4.8. Flow Cytometric Analysis of JPCs, iPSCs, and iMSCs
The expression of pluripotency markers (SSEA-1, SSEA-4, TRA-1-60, TRA-1-80) and MSC-markers (CD73, CD90, CD105) was analyzed by flow cytometry. Cells were detached using TrypLE Express and 1 × 10
5 cells per sample were incubated on ice for 15 min in 20 µL blocking buffer (PBS, 0.1% BSA, 1 mg/mL sodium azide (Sigma-Aldrich), and 10% Gamunex (human immune globulin solution, Talecris Biotherapeutics GmbH, Frankfurt, Germany)).
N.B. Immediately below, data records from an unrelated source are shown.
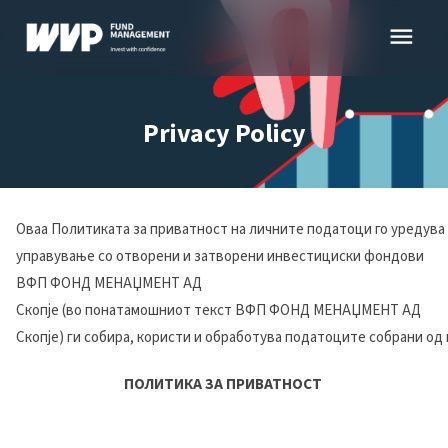
Skip
menu
to
content
Privacy Policy
Оваа Политиката за приватност на личните податоци го уредува
управување со отворени и затворени инвестициски фондови
ВФП ФОНД МЕНАЏМЕНТ АД
Скопје (во понатамош
н
иот текст ВФП ФОНД МЕНАЏМЕНТ АД
Скопје) ги собира, користи и обработува податоците собрани од
ПОЛИТИКА ЗА ПРИВАТНОСТ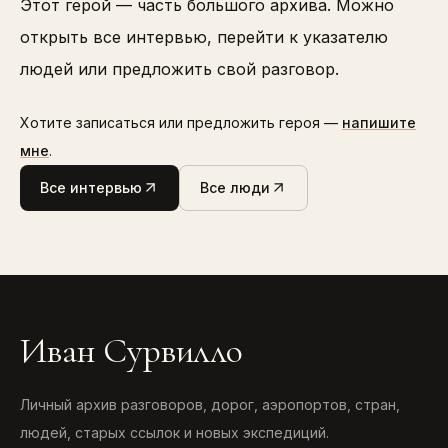
Этот герой — часть большого архива. Можно
открыть все интервью, перейти к указателю
людей или предложить свой разговор.
Хотите записаться или предложить героя —
напишите
мне
.
Все интервью
Все люди
Иван Сурвилло
Личный архив разговоров, дорог, аэропортов, стран,
людей, старых ссылок и новых экспедиций.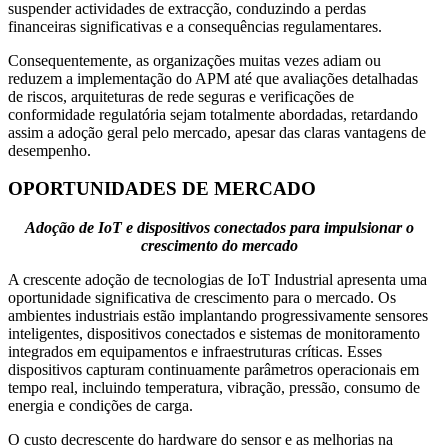
suspender actividades de extracção, conduzindo a perdas
financeiras significativas e a consequências regulamentares.
Consequentemente, as organizações muitas vezes adiam ou
reduzem a implementação do APM até que avaliações detalhadas
de riscos, arquiteturas de rede seguras e verificações de
conformidade regulatória sejam totalmente abordadas, retardando
assim a adoção geral pelo mercado, apesar das claras vantagens de
desempenho.
OPORTUNIDADES DE MERCADO
Adoção de IoT e dispositivos conectados para impulsionar o
crescimento do mercado
A crescente adoção de tecnologias de IoT Industrial apresenta uma
oportunidade significativa de crescimento para o mercado. Os
ambientes industriais estão implantando progressivamente sensores
inteligentes, dispositivos conectados e sistemas de monitoramento
integrados em equipamentos e infraestruturas críticas. Esses
dispositivos capturam continuamente parâmetros operacionais em
tempo real, incluindo temperatura, vibração, pressão, consumo de
energia e condições de carga.
O custo decrescente do hardware do sensor e as melhorias na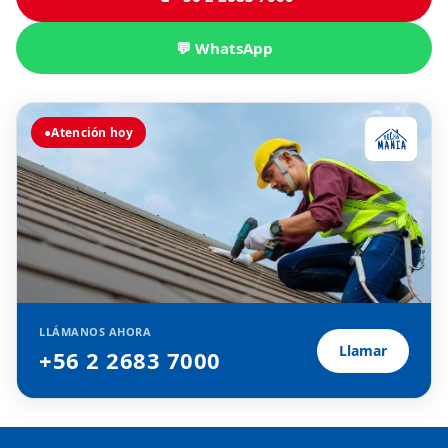
💬 WhatsApp
●
Atención hoy
LLÁMANOS AHORA
Llamar
+56 2 2683 7000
Then, 50 µL FACS buffer (PBS, 0.1% BSA, 1 mg/mL sodium azide) as well as phycoerythrin (PE) and allophycocyanin (APC) conjugated antibodies (for individual volumes see
Table 1) were added and incubated on ice for 20 min. After two washing steps with 200 µL FACS buffer, flow cytometry measurements were performed using the Guava EasyCyte 6HT-2L (Merck Millipore, Billerica, MA, USA).
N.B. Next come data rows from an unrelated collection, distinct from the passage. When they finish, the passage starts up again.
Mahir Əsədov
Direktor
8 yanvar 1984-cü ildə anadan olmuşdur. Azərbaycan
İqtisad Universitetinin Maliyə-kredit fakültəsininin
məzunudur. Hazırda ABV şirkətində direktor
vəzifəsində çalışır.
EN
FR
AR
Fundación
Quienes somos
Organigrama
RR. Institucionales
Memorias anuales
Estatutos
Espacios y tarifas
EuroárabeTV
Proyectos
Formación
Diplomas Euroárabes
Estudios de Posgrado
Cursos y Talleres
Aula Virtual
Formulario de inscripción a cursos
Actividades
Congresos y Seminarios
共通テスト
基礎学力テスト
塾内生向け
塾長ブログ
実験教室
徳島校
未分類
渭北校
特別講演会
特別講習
4.9. Gene expression Analysis of JPCs, iPSCs, and iMSCs by qRT-PCR
RNA isolation from JPCs, iPSCs and iMSCs (1 × 105 cells per sample) was carried out using the NucleoSpin RNA kit (Macherey-Nagel, Düren, Germany) following the manufacturer’s instructions. The amount of isolated RNA was quantified with a Qubit 3.0 fluorometer and the corresponding RNA BR Assay Kit (Thermo Fisher Scientific). The first-strand cDNA synthesis was performed with 0.5 μg of RNA using the SuperScript Vilo Kit (Thermo Fisher Scientific). The quantification of mRNA expression levels was performed using the real-time LightCycler System (Roche Diagnostics, Mannheim, Germany). For the PCR reactions, commercial OCT4, NANOG, ALP, CD44, and CD73 primer kits (Search LC, Heidelberg, Germany) and DNA Master SYBR Green I kit (Roche, Basel, Switzerland) were used. The amplification was performed with a touchdown PCR protocol of 40 cycles (annealing temperature between 68–58 °C), following the manufacturer’s instructions. GOI (gene of interest) transcript levels of each sample were normalized to those of the housekeeping gene GAPDH, divided by the corresponding control samples and displayed as x-fold induction indices.
4.10. Statistical Analysis
For the statistical evaluation of data, means + standard deviation (SD) or standard error of mean (SEM) were calculated. Student’s t-test or one-way analysis of variance (ANOVA) for repeated measurements followed by Bonferroni’s multiple comparison test was used. All statistical analyses were performed double-tailed using GraphPad Prism 6.01. A p-value < 0.05 was considered significant.